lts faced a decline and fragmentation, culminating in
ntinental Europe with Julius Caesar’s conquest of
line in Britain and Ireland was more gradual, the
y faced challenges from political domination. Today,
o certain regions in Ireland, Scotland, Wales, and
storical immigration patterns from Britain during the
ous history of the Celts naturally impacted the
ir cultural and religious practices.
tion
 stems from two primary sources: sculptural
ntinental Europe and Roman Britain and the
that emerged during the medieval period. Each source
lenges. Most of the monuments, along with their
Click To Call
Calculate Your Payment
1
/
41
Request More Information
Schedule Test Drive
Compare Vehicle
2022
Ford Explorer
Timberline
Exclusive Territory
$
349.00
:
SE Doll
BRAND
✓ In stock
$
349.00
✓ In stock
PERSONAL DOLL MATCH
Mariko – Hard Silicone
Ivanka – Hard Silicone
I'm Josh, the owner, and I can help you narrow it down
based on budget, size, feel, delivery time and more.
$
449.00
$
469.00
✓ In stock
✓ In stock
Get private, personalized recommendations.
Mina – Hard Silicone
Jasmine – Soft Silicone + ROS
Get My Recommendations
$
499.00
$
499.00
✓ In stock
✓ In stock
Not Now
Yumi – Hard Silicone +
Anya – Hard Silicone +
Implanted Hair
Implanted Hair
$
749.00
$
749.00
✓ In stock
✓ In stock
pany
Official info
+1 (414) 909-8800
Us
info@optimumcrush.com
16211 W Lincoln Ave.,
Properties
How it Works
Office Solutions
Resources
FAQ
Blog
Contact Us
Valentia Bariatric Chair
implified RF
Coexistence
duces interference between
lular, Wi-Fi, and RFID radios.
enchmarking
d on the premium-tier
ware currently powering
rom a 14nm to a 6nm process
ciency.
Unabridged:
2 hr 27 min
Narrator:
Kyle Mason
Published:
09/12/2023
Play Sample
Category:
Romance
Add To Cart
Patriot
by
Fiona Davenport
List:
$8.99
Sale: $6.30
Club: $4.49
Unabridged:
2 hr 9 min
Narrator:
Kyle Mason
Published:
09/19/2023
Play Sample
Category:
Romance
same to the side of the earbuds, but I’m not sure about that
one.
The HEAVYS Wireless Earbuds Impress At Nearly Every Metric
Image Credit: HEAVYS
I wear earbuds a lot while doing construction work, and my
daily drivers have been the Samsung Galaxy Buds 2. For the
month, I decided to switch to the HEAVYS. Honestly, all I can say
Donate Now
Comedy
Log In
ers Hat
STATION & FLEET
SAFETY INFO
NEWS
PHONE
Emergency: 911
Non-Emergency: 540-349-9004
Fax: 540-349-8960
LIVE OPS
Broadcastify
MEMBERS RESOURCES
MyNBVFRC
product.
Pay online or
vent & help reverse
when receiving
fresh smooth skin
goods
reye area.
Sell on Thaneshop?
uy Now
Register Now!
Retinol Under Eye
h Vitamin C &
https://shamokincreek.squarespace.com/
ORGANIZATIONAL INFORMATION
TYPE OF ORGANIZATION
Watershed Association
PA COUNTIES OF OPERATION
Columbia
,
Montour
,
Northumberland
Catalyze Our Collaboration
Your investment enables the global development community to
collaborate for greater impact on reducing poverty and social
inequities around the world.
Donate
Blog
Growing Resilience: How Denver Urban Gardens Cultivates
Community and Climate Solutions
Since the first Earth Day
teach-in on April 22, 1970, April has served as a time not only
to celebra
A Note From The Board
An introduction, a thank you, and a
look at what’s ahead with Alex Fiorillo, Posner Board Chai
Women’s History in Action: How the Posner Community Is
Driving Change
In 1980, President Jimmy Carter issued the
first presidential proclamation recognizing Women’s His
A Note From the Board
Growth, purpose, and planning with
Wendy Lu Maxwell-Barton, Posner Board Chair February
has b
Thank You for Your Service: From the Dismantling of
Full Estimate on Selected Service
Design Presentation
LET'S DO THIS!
...
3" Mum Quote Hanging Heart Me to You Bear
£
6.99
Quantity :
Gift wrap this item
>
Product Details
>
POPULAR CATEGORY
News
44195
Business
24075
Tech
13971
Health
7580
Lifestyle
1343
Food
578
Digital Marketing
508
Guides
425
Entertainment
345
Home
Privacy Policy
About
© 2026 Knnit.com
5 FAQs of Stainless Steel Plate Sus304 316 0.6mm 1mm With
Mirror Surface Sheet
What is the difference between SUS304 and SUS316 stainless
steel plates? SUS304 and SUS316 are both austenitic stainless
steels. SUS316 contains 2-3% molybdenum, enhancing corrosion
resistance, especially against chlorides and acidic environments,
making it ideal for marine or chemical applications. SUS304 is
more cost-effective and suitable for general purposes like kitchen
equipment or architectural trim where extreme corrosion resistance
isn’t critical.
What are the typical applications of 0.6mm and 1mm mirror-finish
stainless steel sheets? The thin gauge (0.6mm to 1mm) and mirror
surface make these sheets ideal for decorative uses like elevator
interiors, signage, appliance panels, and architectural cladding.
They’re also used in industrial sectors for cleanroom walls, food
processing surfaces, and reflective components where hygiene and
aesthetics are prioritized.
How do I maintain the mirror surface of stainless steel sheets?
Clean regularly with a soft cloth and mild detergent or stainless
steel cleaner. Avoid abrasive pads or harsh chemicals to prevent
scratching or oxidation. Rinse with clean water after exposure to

- ACTIVITY: Above this task is a listing. Restate, word for word and with nothing added, the lines from the one with "Mariko – Hard Silicone" through the one with "I wear earbuds".

- ANSWER SECTION:
Mariko – Hard Silicone
Ivanka – Hard Silicone
I'm Josh, the owner, and I can help you narrow it down
based on budget, size, feel, delivery time and more.
$
449.00
$
469.00
✓ In stock
✓ In stock
Get private, personalized recommendations.
Mina – Hard Silicone
Jasmine – Soft Silicone + ROS
Get My Recommendations
$
499.00
$
499.00
✓ In stock
✓ In stock
Not Now
Yumi – Hard Silicone +
Anya – Hard Silicone +
Implanted Hair
Implanted Hair
$
749.00
$
749.00
✓ In stock
✓ In stock
pany
Official info
+1 (414) 909-8800
Us
info@optimumcrush.com
16211 W Lincoln Ave.,
Properties
How it Works
Office Solutions
Resources
FAQ
Blog
Contact Us
Valentia Bariatric Chair
implified RF
Coexistence
duces interference between
lular, Wi-Fi, and RFID radios.
enchmarking
d on the premium-tier
ware currently powering
rom a 14nm to a 6nm process
ciency.
Unabridged:
2 hr 27 min
Narrator:
Kyle Mason
Published:
09/12/2023
Play Sample
Category:
Romance
Add To Cart
Patriot
by
Fiona Davenport
List:
$8.99
Sale: $6.30
Club: $4.49
Unabridged:
2 hr 9 min
Narrator:
Kyle Mason
Published:
09/19/2023
Play Sample
Category:
Romance
same to the side of the earbuds, but I’m not sure about that
one.
The HEAVYS Wireless Earbuds Impress At Nearly Every Metric
Image Credit: HEAVYS
I wear earbuds a lot while doing construction work, and my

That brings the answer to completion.